APE at Scale and its Implications on MT Evaluation Biases
Markus Freitag, Isaac Caswell, Scott Roy
TL;DR
This paper investigates biases in MT evaluation introduced by translationese and proposes a scalable Automatic Post-Editing (APE) approach trained exclusively on round-trip translation (RTT) synthetic data to post-edit NMT outputs. It demonstrates that APE can improve human judgments and achieve BLEU gains on several language pairs, though BLEU can both rise and fall depending on whether test-tset halves originate from translated sources or original text. The work highlights biases in standard BLEU when evaluating translationese-heavy test sets and advocates reporting results separately for source-original and target-original halves, along with higher-quality, multi-reference test sets.

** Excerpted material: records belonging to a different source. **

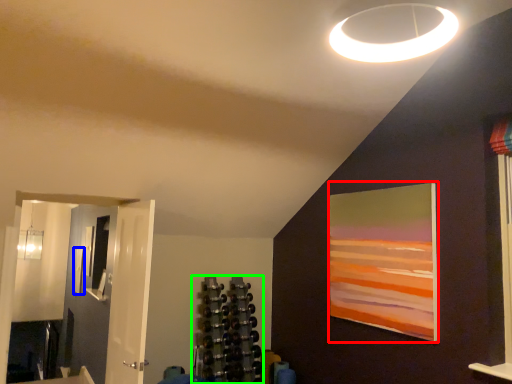 Question: Which object is the closest to the picture frame (highlighted by a red box)? Choose among these: picture frame (highlighted by a blue box) or shelf (highlighted by a green box).

Choices:
 (A) picture frame
 (B) shelf

Answer: (B) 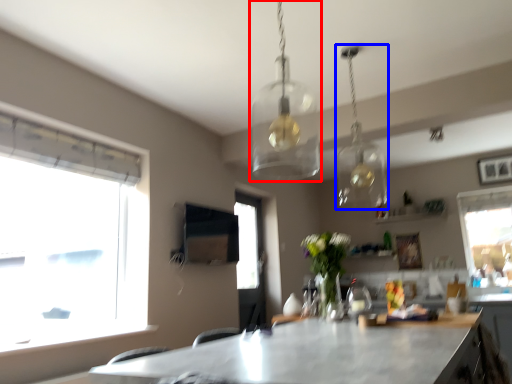 Question: Among these objects, which one is nearest to the camera, lamp (highlighted by a red box) or lamp (highlighted by a blue box)?

Choices:
 (A) lamp
 (B) lamp

Answer: (A) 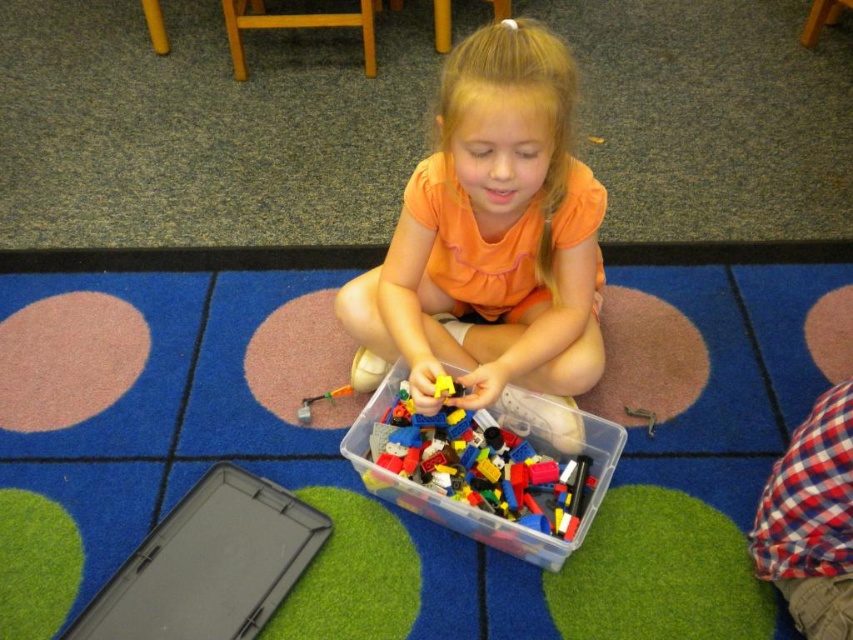 Who is more forward, (635, 323) or (820, 538)?

Point (820, 538) is in front.

At what (x,y) coordinates should I click in order to perform the action: click on blue carpet at center. Please return your answer as a coordinate pair (x, y). This screenshot has width=853, height=640. Looking at the image, I should click on (358, 481).

Which is behind, point (796, 468) or point (309, 406)?

Positioned behind is point (309, 406).

Can you confirm if red plaid shirt at lower right is shorter than translucent plastic tool at lower center?

In fact, red plaid shirt at lower right may be taller than translucent plastic tool at lower center.

Does point (762, 515) come behind point (305, 406)?

No.

In order to click on red plaid shirt at lower right in this screenshot , I will do click(x=811, y=520).

Based on the photo, who is taller, translucent plastic container at center or translucent plastic tool at lower center?

Standing taller between the two is translucent plastic container at center.

Is translucent plastic container at center wider than translucent plastic tool at lower center?

Correct, the width of translucent plastic container at center exceeds that of translucent plastic tool at lower center.

Between point (531, 474) and point (312, 401), which one is positioned in front?

Positioned in front is point (531, 474).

It also shows that APE is agnostic to the underlying MT system and that surprisingly small RTT data (around 24 million sentences) can suffice for strong post-editing performance.
Abstract
In this work, we train an Automatic Post-Editing (APE) model and use it to reveal biases in standard Machine Translation (MT) evaluation procedures. The goal of our APE model is to correct typical errors introduced by the translation process, and convert the "translationese" output into natural text. Our APE model is trained entirely on monolingual data that has been round-trip translated through English, to mimic errors that are similar to the ones introduced by NMT. We apply our model to the output of existing NMT systems, and demonstrate that, while the human-judged quality improves in all cases, BLEU scores drop with forward-translated test sets. We verify these results for the WMT18 English to German, WMT15 English to French, and WMT16 English to Romanian tasks. Furthermore, we selectively apply our APE model on the output of the top submissions of the most recent WMT evaluation campaigns. We see quality improvements on all tasks of up to 2.5 BLEU points.